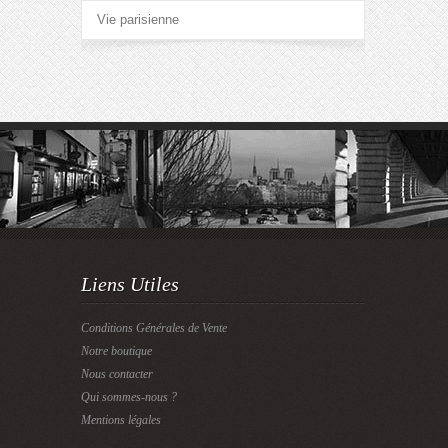
Vie parisienne
Liens Utiles
Conditions Générales de Vente
Notre boutique
Nous contacter
Qui sommes-nous ?
Mentions légales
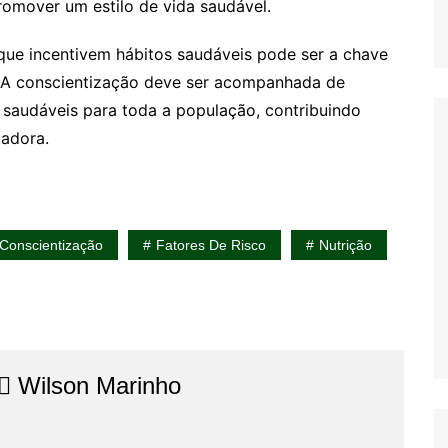
promover um estilo de vida saudável.
que incentivem hábitos saudáveis pode ser a chave
l. A conscientização deve ser acompanhada de
 saudáveis para toda a população, contribuindo
adora.
Conscientização
Fatores De Risco
Nutrição
⚖️​ Wilson Marinho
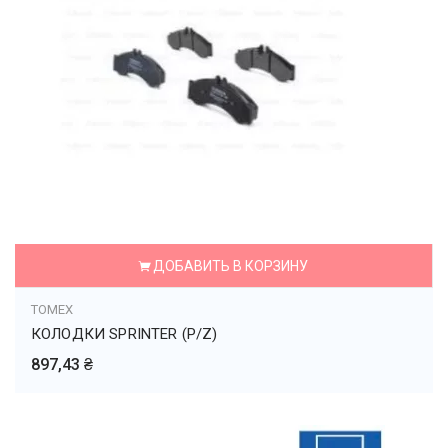
ДОБАВИТЬ В КОРЗИНУ
TOMEX
КОЛОДКИ SPRINTER (P/Z)
897,43 ₴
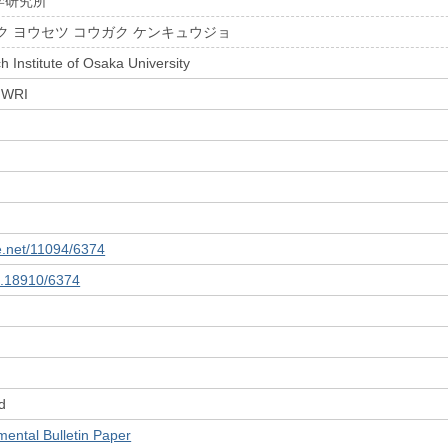
学研究所
ク ヨウセツ コウガク ケンキュウジョ
 Institute of Osaka University
 JWRI
le.net/11094/6374
10.18910/6374
d
tal Bulletin Paper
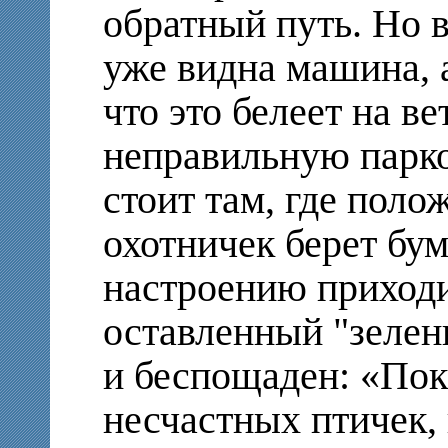
обратный путь. Но в
уже видна машина, а
что это белеет на в
неправильную парко
стоит там, где пол
охотничек берет бу
настроению приходи
оставленный "зелен
и беспощаден: «Пок
несчастных птичек,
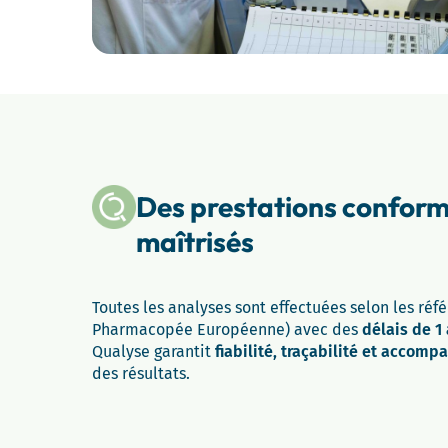
Des prestations conform
maîtrisés
Toutes les analyses sont effectuées selon les réf
Pharmacopée Européenne) avec des
délais de 1 
Qualyse garantit
fiabilité, traçabilité et acco
des résultats.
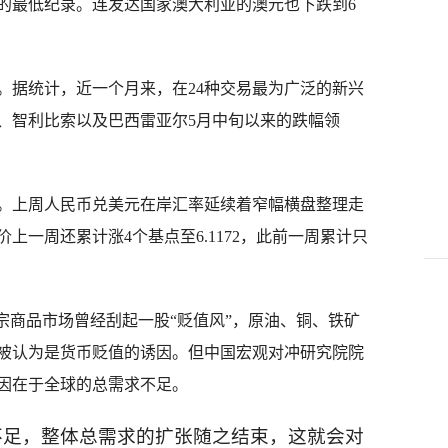
来的最低纪录。连发达国家澳大利亚的澳元也下跌到6
据统计，近一个月来，在24种交易最为广泛的新兴
布、智利比索以及巴西雷亚尔5月中旬以来的跌幅领
上周人民币兑美元在岸汇率延续着窄幅横盘整理走
上一周还累计涨4个基点至6.1172，此前一周累计只
商品市场曾经刮起一股“贬值风”，原油、铜、铁矿
被认为是货币贬值的诱因。但中国宏观对冲研究院院
因在于全球的总需求不足。
不足，整体总需求的扩张随之结束，这就会对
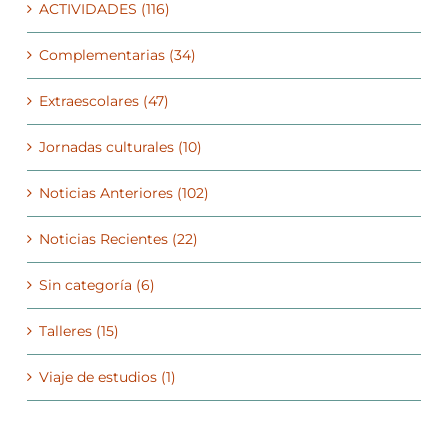
ACTIVIDADES (116)
Complementarias (34)
Extraescolares (47)
Jornadas culturales (10)
Noticias Anteriores (102)
Noticias Recientes (22)
Sin categoría (6)
Talleres (15)
Viaje de estudios (1)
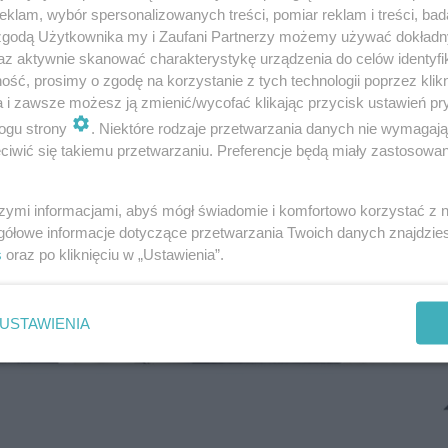
klam, wybór spersonalizowanych treści, pomiar reklam i treści, bad
 zgodą Użytkownika my i Zaufani Partnerzy możemy używać dokład
az aktywnie skanować charakterystykę urządzenia do celów identyfi
ść, prosimy o zgodę na korzystanie z tych technologii poprzez klikn
a i zawsze możesz ją zmienić/wycofać klikając przycisk ustawień pr
ogu strony
. Niektóre rodzaje przetwarzania danych nie wymagaj
iwić się takiemu przetwarzaniu. Preferencje będą miały zastosowanie
szymi informacjami, abyś mógł świadomie i komfortowo korzystać z
gółowe informacje dotyczące przetwarzania Twoich danych znajdzi
s
oraz po kliknięciu w „Ustawienia”.
USTAWIENIA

——————

PROBLEM
Throughout the data above, report every line that contains the string "danych".

SOLUTION
. Niektóre rodzaje przetwarzania danych nie wymagaj
gółowe informacje dotyczące przetwarzania Twoich danych znajdzi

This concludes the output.